··· EXCERPTED RECORDS ···

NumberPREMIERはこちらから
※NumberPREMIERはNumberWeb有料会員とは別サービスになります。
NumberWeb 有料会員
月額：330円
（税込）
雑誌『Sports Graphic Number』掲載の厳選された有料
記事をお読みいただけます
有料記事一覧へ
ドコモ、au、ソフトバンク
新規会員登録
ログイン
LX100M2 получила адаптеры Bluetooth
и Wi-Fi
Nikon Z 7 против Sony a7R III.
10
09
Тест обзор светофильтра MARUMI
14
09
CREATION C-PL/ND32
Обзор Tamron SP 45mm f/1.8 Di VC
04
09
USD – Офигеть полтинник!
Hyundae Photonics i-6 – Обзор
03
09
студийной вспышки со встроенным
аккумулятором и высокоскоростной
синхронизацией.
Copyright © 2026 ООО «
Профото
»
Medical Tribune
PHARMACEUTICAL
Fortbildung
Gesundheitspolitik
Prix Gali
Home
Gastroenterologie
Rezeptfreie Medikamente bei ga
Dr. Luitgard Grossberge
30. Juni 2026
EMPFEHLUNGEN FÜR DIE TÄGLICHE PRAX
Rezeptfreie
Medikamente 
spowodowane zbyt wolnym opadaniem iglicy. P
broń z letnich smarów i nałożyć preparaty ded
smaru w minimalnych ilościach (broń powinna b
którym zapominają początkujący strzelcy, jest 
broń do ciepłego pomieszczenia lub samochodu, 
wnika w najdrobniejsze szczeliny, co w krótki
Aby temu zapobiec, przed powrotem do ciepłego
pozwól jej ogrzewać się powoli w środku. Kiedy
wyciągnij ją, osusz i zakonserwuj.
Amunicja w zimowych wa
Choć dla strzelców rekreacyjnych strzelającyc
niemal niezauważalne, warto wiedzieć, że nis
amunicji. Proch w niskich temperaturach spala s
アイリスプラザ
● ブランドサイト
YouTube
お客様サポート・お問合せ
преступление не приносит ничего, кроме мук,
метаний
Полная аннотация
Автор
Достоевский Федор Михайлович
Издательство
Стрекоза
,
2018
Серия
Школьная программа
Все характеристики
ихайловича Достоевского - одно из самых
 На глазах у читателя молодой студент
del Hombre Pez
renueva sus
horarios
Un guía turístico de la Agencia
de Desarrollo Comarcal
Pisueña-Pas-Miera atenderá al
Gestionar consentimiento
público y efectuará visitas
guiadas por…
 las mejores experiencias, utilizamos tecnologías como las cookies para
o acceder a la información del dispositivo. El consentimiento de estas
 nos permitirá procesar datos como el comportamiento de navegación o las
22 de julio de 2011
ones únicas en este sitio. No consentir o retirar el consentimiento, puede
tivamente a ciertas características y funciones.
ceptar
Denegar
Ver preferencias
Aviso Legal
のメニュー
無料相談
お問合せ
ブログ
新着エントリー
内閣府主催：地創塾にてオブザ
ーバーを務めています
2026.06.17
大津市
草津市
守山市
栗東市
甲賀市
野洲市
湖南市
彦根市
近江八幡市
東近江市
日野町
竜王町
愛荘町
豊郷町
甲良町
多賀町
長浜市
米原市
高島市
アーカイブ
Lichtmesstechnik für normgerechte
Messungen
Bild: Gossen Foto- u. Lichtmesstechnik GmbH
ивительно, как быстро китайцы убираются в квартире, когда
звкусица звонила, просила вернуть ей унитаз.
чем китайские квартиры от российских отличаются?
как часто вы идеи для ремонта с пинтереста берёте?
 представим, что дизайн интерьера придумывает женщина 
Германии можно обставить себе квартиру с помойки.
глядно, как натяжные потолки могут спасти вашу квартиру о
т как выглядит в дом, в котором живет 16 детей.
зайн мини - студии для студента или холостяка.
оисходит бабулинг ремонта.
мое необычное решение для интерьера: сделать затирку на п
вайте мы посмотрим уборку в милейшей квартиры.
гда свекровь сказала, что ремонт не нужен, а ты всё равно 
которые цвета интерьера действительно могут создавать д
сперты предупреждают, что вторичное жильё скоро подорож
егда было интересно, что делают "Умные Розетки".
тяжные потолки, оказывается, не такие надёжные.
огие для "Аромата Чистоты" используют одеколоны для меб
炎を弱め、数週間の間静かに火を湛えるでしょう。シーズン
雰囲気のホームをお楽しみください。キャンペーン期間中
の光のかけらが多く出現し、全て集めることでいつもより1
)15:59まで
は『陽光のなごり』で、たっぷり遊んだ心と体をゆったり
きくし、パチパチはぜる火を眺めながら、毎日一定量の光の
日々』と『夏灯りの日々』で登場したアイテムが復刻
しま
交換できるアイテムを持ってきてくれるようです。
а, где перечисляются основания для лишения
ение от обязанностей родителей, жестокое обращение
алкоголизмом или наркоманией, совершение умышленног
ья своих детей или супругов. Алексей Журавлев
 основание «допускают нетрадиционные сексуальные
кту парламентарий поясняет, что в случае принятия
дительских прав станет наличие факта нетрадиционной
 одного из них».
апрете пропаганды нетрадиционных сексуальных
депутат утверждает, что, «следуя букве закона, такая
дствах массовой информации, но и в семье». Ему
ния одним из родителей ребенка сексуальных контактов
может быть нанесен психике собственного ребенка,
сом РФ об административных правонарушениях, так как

···

WORK TO BE COMPLETED |
In the listing above, find each line where "broń" occurs and copy it.

SOLVED EXERCISE |
broń z letnich smarów i nałożyć preparaty ded
smaru w minimalnych ilościach (broń powinna b
broń do ciepłego pomieszczenia lub samochodu, 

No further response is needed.